> Data excerpts
———

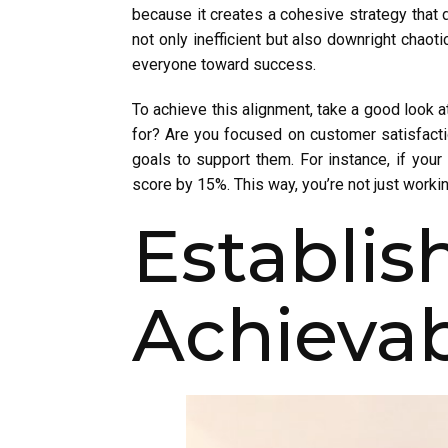
because it creates a cohesive strategy that d
not only inefficient but also downright chaot
everyone toward success.
To achieve this alignment, take a good look a
for? Are you focused on customer satisfactio
goals to support them. For instance, if yo
score by 15%. This way, you’re not just workin
Establi
Achievab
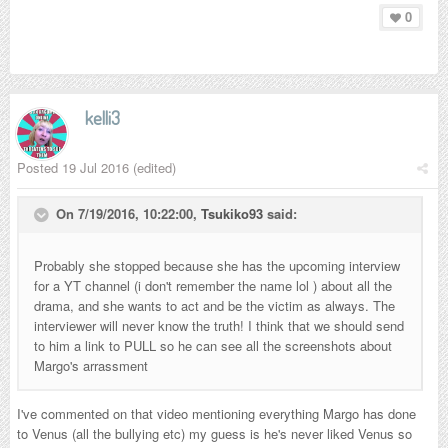
0
kelli3
Posted
19 Jul 2016
(edited)
On 7/19/2016, 10:22:00,
Tsukiko93
said:
Probably she stopped because she has the upcoming interview
for a YT channel (i don't remember the name lol ) about all the
drama, and she wants to act and be the victim as always. The
interviewer will never know the truth! I think that we should send
to him a link to PULL so he can see all the screenshots about
Margo's arrassment
I've commented on that video mentioning everything Margo has done
to Venus (all the bullying etc) my guess is he's never liked Venus so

———

> What you are asked to do
From the data above, gather every line that includes the word "about".

> Exercise answer
for a YT channel (i don't remember the name lol ) about all the
to him a link to PULL so he can see all the screenshots about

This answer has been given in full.